Не прав ты и насчет Gottliche Vorsehung, дружески подмигнул Перелесов набирающемуся виски, как огурец подземной влагой, и явно собирающемуся продолжить диспут об угрях немцу. В Божественном Провидении, как в наложенном на мир снимке, имеется позитив и негатив. В позитив ты не веришь. Так продолжай путаться в угрях, как в цепях, пропадай в негативе, где черное — это белое, а белое — черное. Негатив Gottliche Vorsehung в том, мысленно объяснил немцу Перелесов, что ты (Запад) вместо того, чтобы полюбить белую, ну, может быть, слегка покрывшуюся азиатской патиной и немного раскосую (окосевшую от «боярышника») христианскую Россию, полюбил ненавидящих, только и думающих, как тебя (Запад) уничтожить мусульман-мигрантов. Любовь к России — решение всех проблем на сто лет вперед. Любовь к мигрантам — входной билет в комнату (дьявольского?) смеха под названием небытие. И не через сто лет, а гораздо раньше. Идиот, улыбнулся заместителю комиссара Евросоюза по межрегиональным связям Перелесов, в новой, черной, Европе не будет угрей! Может и останутся где-нибудь в Дании, но их судьба, как и права сексуальных меньшинств, харрасмент, ювенальная юстиция, толерантность, мультикультурализм и прочие важные для гаснущей Европы вещи, не будет иметь никакого значения. Докомиссарился!

Перелесов неожиданно поймал себя на мысли, что в нем не осталось ненависти. Ни к Западу, ни к России, ни к себежской власти, ни к экологическому немцу, ни к мигрантам, плывущим со всех концов в Европу на нерест, как угри в Саргассово море. А когда-то была, вспомнил он, пепел социальной справедливости стучал ему в сердце, как пепел Клааса в сердце Тиля Уленшпигеля. Должно быть, это было наследственное. Окончивший свою жизнь на виселице прадед отца, если, конечно, тот не врал, был народовольцем-террористом, смертельно ранившим житомирского градоначальника, закрывшего по санитарным соображениям ночлежные дома. На излете советской власти отец даже собирался поставить спектакль по роману Степняка-Кравчинского «Андрей Кожухов», воспеть образ револьверного борца за народное счастье. Но пока договаривался с театром, общественный пафос претерпел изменения. Ельцин перестал ходить с портфелем по улице, ездить на автобусе, сидеть в очереди к терапевту в районной поликлинике. ГКЧП разогнали, Горбачева вытряхнули из Кремля, как сломанную куклу из драного мешка, цены освободили, объявили приватизацию. Ненавистник неправедного богатства, защитник обобранных, униженных и оскорбленных Андрей Кожухов стал не ко двору.

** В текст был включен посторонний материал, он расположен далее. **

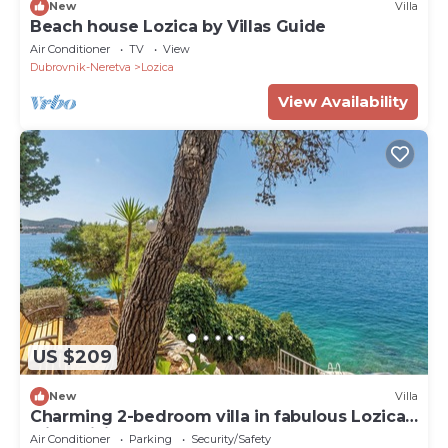
New
Villa
Beach house Lozica by Villas Guide
Air Conditioner
TV
View
Dubrovnik-Neretva
Lozica
View Availability
US $209
New
Villa
Charming 2-bedroom villa in fabulous Lozica
with WiFi, AC
Air Conditioner
Parking
Security/Safety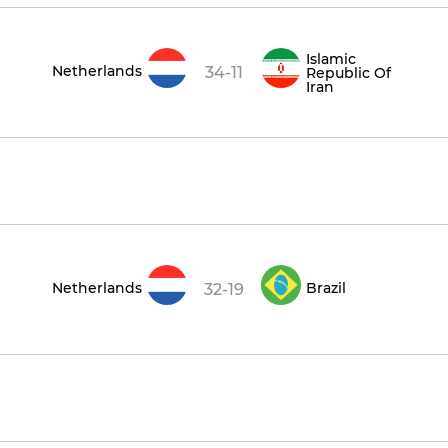
Islamic
Netherlands
34-11
Republic Of
Iran
Netherlands
Brazil
32-19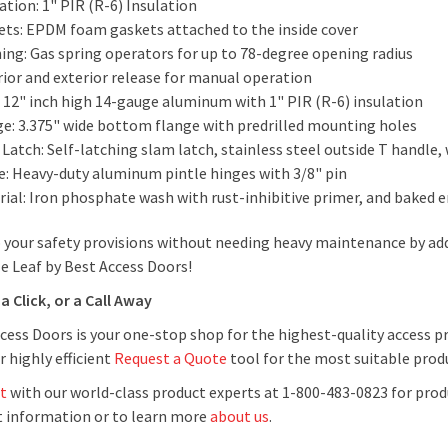
ation: 1" PIR (R-6) Insulation
ets: EPDM foam gaskets attached to the inside cover
ing: Gas spring operators for up to 78-degree opening radius
rior and exterior release for manual operation
: 12" inch high 14-gauge aluminum with 1" PIR (R-6) insulation
ge: 3.375" wide bottom flange with predrilled mounting holes
Latch: Self-latching slam latch, stainless steel outside T handle, 
e: Heavy-duty aluminum pintle hinges with 3/8" pin
rial: Iron phosphate wash with rust-inhibitive primer, and baked 
 your safety provisions without needing heavy maintenance by a
e Leaf by Best Access Doors!
a Click, or a Call Away
cess Doors is your one-stop shop for the highest-quality access p
r highly efficient
Request a Quote
tool for the most suitable produ
t
with our world-class product experts at 1-800-483-0823 for prod
 information or to learn more
about us
.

Но отец не опустил руки, сразу после танкового расстрела Белого дома написал заявку на постановку пьесы о погибшем во имя государства и порядка житомирском градоначальнике. Назовите хоть одну причину, артистично, с паузами и рокочущими голосовыми переливами, цитировал отец кому-то по телефону (Перелесов сам слышал) слова градоначальника, почему нищая, потерявшая человеческий облик сволочь должна бездельничать, пьянствовать, жрать и спать на чистом белье вместо того, чтобы, как завещал Христос, в поте лица добывать себе пропитание? Я одену массовку в красные и коричневые рубашки, убеждал отец телефонного собеседника, все сразу поймут, о ком речь.